A detector made from graphene in future telescopes could greatly supercharge their abilities to reveal more of the hidden universe.
Researchers from Chalmers University of Technology in Sweden have discovered that along with its many other potential uses in gadgets and batteries, graphene could also revolutionise the potential of next-generation telescopes.
Until now – beyond superconductors – there were few materials capable of making ultra-sensitive and fast terahertz (THz) detectors for astronomy. However, writing in Nature Astronomy, the researchers showed that engineered graphene adds a new material paradigm for THz heterodyne detection.
Crucial to the breakthrough was graphene’s ability to be an excellent conductor without having any electrons present. As part of this study, the researchers achieved a near zero-electron scenario – also referred to as the Dirac point – by assembling electron-accepting molecules on its surface.
In experiments, the graphene combined two different signals as part of heterodyne detection.
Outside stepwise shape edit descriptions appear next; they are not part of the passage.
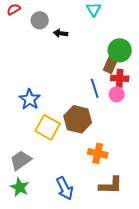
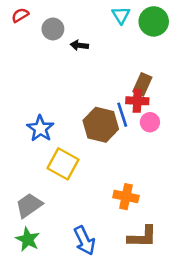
green circle: (120, 50) -> (154, 21), moved
red cross: (120, 78) -> (137, 101), moved
brown hexagon: (78, 119) -> (101, 125), moved

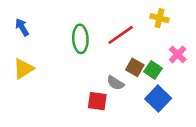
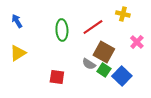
brown square: (135, 67) -> (104, 52), size x1.5
green square: (153, 70) -> (104, 70), moved
red square: (97, 101) -> (57, 77), moved

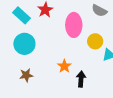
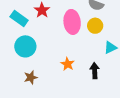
yellow circle: (95, 41) -> (95, 26), moved
black arrow: (81, 79) -> (95, 71), moved

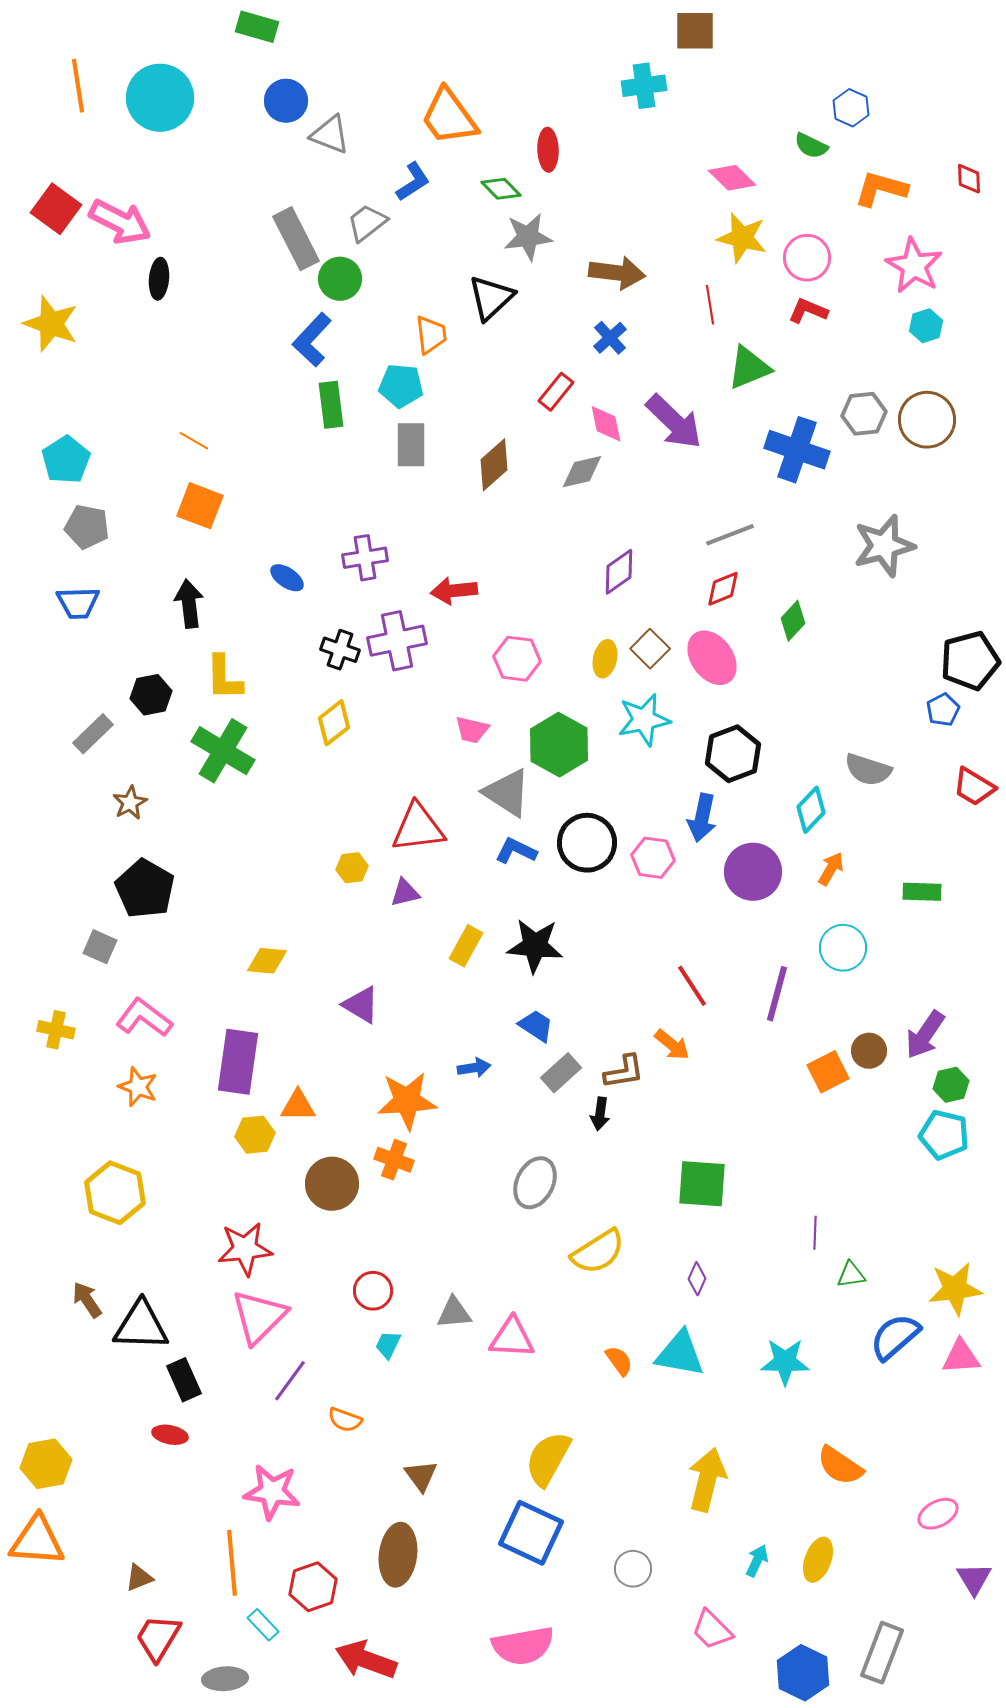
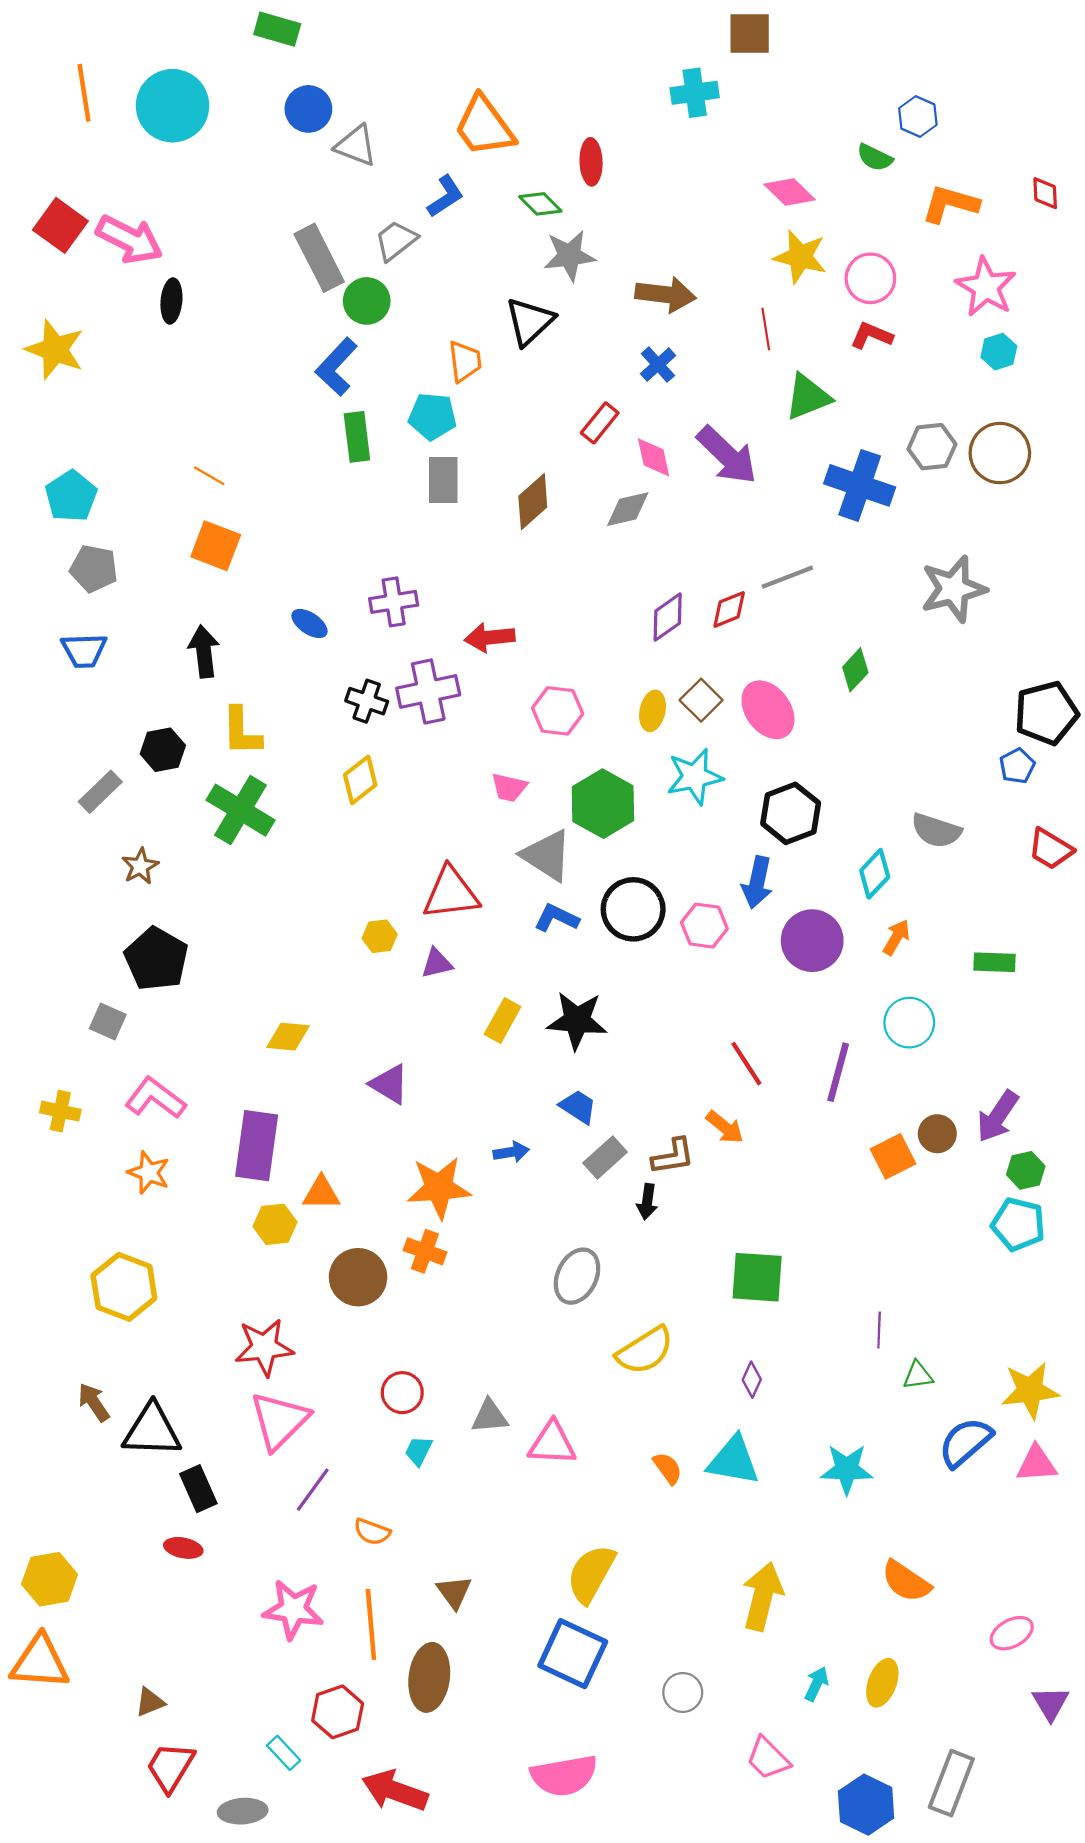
red diamond: (723, 589) -> (729, 609), moved
orange line: (232, 1563) -> (371, 1625), moved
The first being a high-intensity wave known as THz frequency generated by a local oscillator, and the second being a faint THz signal that mimics waves from deep space.
‘Enormous potential for future space missions’
The graphene mixes these signals to produce an output wave at a much lower gigahertz (GHz) frequency, which can be analysed with standard low-noise gigahertz electronics. The higher this frequency can be, the higher bandwidth the detector can have to accurately identify motions inside the celestial objects.
“According to our theoretical model, this graphene THz detector has a potential to reach quantum-limited operation for the important 1-5THz spectral range,” said co-author of the paper, Sergey Cherednichenko.
“Moreover, the bandwidth can exceed 20GHz, larger than 5GHz that the state-of-the-art technology has to offer.”
Also in this new detector’s favour is the extremely low power needed for the local oscillator to achieve a trustable detection of faint THz signals. This could enable quantum-limited THz coherent detector arrays, hence opening the door to 3D imaging of the universe.
Elvire De Beck of the university’s Department of Space, Earth and Environment, who was not involved in this research, said the breakthrough has enormous potential.
“This graphene-based technology has enormous potential for future space missions that aim at unveiling how water, carbon, oxygen and life itself came to Earth,” she said.